The fact is that you’re closing the barn door after the horse is gone, but you can take control of some of what Facebook knows and shares about you.

I say the horse is out of the barn because this harvesting of Facebook data for political purposes is old news. In 2012, the Obama campaign was openly bragging about the Facebook data it collected on the young users of its app. It’s the same data that Cambridge Analytica was seeing. And keep in mind that the data that Obama got six years ago is still very useful and has probably been dispersed into a bunch of successor organizations. They’re also been collecting all this data for however long you’ve been signed up and they don’t delete it when you quit. They’re also not the only one. This kind of Big Data harvesting is happening every day through Google’s ad networks and Amazon’s sales records and your music playlists and your brick-and-mortar purchases. This is the reality of the world we live in. So deleting your Facebook profile is just one drop in the bucket.

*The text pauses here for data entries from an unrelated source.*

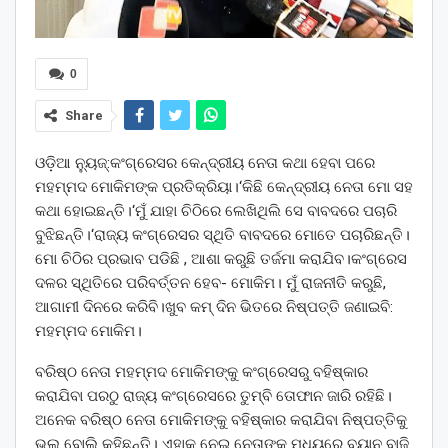
0
Share
ଓଡ଼ିଆ ନ୍ୟୁଜ୍:କଂଗ୍ରେସର କେନ୍ଦ୍ରୀୟ ନେତା କଥା ହେବା ପରେ
ମହମ୍ମଦ ମୋକିମଙ୍କ ପ୍ରତିକ୍ରିୟା।‘କିଛି କେନ୍ଦ୍ରୀୟ ନେତା ମୋ ସହ
କଥା ହୋଇଛନ୍ତି।‘ମୁଁ ଯାହା ଚିଠିରେ ଲେଖିଥିଲି ସେ ବାବଦରେ ପଚାରି
ବୁଝିଛନ୍ତି।‘ରାଜ୍ୟ କଂଗ୍ରେସର ସ୍ଥିତି ବାବଦରେ ମୋତେ ପଚାରିଛନ୍ତି।
ମୋ ଚିଠିର ପ୍ରଭାବ ପଡିଛି , ଆଶା କରୁଛି ତର୍ଜମା କରାଯିବ।କଂଗ୍ରେସ
ଦଳର ସ୍ଥିତିରେ ପରିବର୍ତ୍ତନ ହେବ- ମୋକିମ। ମୁଁ ରାଜନୀତି କରୁଛି,
ଆଗାମୀ ଦିନରେ କରିବି।ଖୁବ କମ୍ ଦିନ ଭିତରେ ନିଷ୍ପତ୍ତି ଜଣାଇବି:
ମହମ୍ମଦ ମୋକିମ।
ବରିଷ୍ଠ ନେତା ମହମ୍ମଦ ମୋକିମଙ୍କୁ କଂଗ୍ରେସରୁ ବହିଷ୍କାର
କରାଯିବା ପରଠୁ ରାଜ୍ୟ କଂଗ୍ରେସରେ ତୁମ୍ବି ତୋଫାନ ଜାରି ରହିଛି।
ଅନେକ ବରିଷ୍ଠ ନେତା ମୋକିମଙ୍କୁ ବହିଷ୍କାର କରାଯିବା ନିଷ୍ପତ୍ତିକୁ
ଭୁଲ୍ ବୋଲି କହିଛନ୍ତି। ଏହାକୁ ନେଇ ନେତାଙ୍କ ମଧ୍ୟରେ ବୟାନ ବାଜି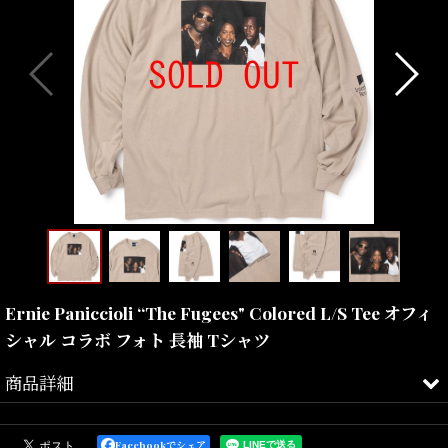
Ernie Paniccioli “The Fugees" Colored L/S Tee オフィ
シャル コラボ フォト 長袖 Tシャツ
商品詳細
フォトグラファーErnie Paniccioliとのオフィシャルコラボレーショ
ンLS Teeとなります。
Facebookでシェア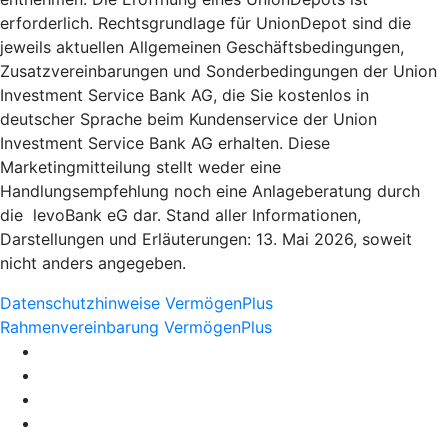
erforderlich. Rechtsgrundlage für UnionDepot sind die
jeweils aktuellen Allgemeinen Geschäftsbedingungen,
Zusatzvereinbarungen und Sonderbedingungen der Union
Investment Service Bank AG, die Sie kostenlos in
deutscher Sprache beim Kundenservice der Union
Investment Service Bank AG erhalten. Diese
Marketingmitteilung stellt weder eine
Handlungsempfehlung noch eine Anlageberatung durch
die levoBank eG dar. Stand aller Informationen,
Darstellungen und Erläuterungen: 13. Mai 2026, soweit
nicht anders angegeben.
Datenschutzhinweise VermögenPlus
Rahmenvereinbarung VermögenPlus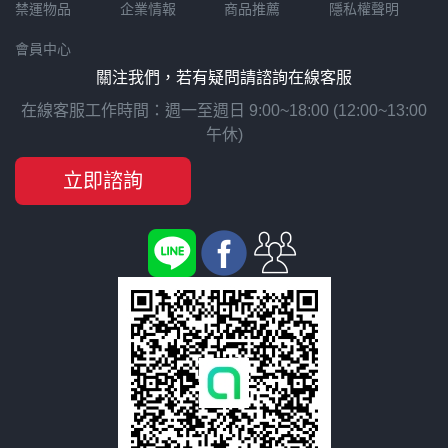
禁運物品
企業情報
商品推薦
隱私權聲明
會員中心
關注我們，若有疑問請諮詢在線客服
在線客服工作時間：週一至週日 9:00~18:00 (12:00~13:00
午休)
立即諮詢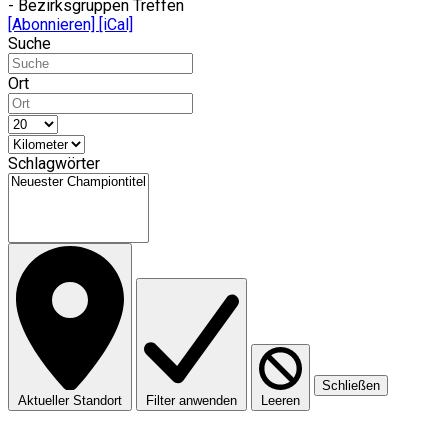
- Bezirksgruppen Treffen
[Abonnieren]
[iCal]
Suche
Ort
Schlagwörter
Schließen
Aktueller Standort
Filter anwenden
Leeren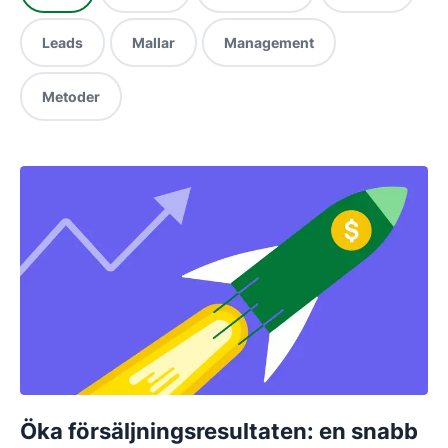
Leads
Mallar
Management
Metoder
Öka försäljningsresultaten: en snabb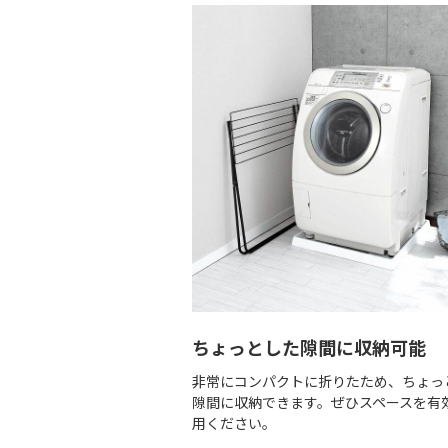
ちょっとした隙間に収納可能
非常にコンパクトに折りたため、ちょっ
隙間に収納できます。ぜひスペースを有
用ください。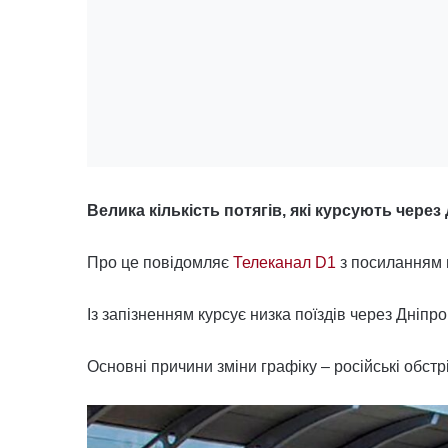
Велика кількість потягів, які курсують чере
Про це повідомляє
Телеканал D1
з посиланням 
Із запізненням курсує низка поїздів через Дніпр
Основні причини зміни графіку – російські обстр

However, as I said, you can take back some control. For Facebook, you can limit what data it shares. For one thing, stop using your Facebook or Google profile to create logins on other sites. It is so tempting to do so because it makes life easier not to have to manage more passwords. For that I say, get a password manager.2 But you should know that if you do use your Facebook or Google profiles (it’s often OAuth or Open Authorization login), you are giving both Facebook and the site you’re signing into access to more data about yourself. In fact, that other site can pull in all kinds of data from your FB profile like your friends, your likes and dislikes, contact info, birthdays and more. This is all Big Data gold.

If you’ve already been using your FB profile as a login, go to the sites and when prompted to login, hit the “forgot my password” link instead. It will send you a password reset which will break the FB or Google login connection and let you set up a username (usually your email that it sent the reset to) and unique password.

Then you can go to Facebook’s web page, look for “Settings” under the downward facing triangle at the top right and click on “Apps”. From there you will see at the top all the apps and web site you are logged into with Facebook. Of course, some of them you will want to be logged into because you use them with the service. For example, I use Buffer and Hootsuite to post to my Facebook profile and I sometimes share my reviews from Yelp and Goodreads to Facebook. But you may decide that what you give up in privacy doesn’t balance with what you get from the service. For those, you have decided not to use with OAuth or don’t want to be connected to your profile, click the X next to them and they will delete.

Then go down the page to “Apps Others Use”. This is a tricky setting. By default, when your Facebook friends use apps, they can share data about you with those apps without your knowing about it and with you never having used the app. Click on Edit, uncheck all the boxes, and Save.

Speaking of sharing other people’s data, if you have Messenger installed on your phone, open it, go under the People tab, and make sure it’s not set to Sync Contacts. Otherwise, Messenger will slurp up all your contacts in your phone’s address book and upload them to Facebook, including any private email addresses or phone numbers. This why you sometimes see Friend recommendations from Facebook for people you maybe had fleeting contact with or lost contact with over the years. I recently added the phone number of my boys’ Cub Scout pack leader to my phone book and immediately Facebook started recommending I friend him. That’s how I discovered what Messenger was doing.

This is also why not having a Facebook profile doesn’t help you avoid Facebook’s Big Data. While Facebook has 1 billion users, we know that they have secret profiles on hundreds of millions of more people because of all that secondary data they’re slurping up, like all those phone address books. Plus what Google and it’s ad network grab and what Amazon knows and those brick-and-mortar stores.

The reality is that you can’t avoid Big Data3, but what you can and should do is take back what control you can over what information you share. But you don’t need to delete your Facebook profile. Where else would you go to maintain your long distance friendships? Twitter?

  1. There’s also the reality that Facebook is a social godsend for some people, especially the housebound or isolated, helping them keep in touch in ways they would never otherwise.
  2. I recommend 1Password or LastPass. They are multi-platform and have smartphone apps. I think 1Password is a little better, but it’s a little more expensive.
  3. And in some ways it can make life better, like making sure you see ads relevant to you or recommending products you’ll actually buy.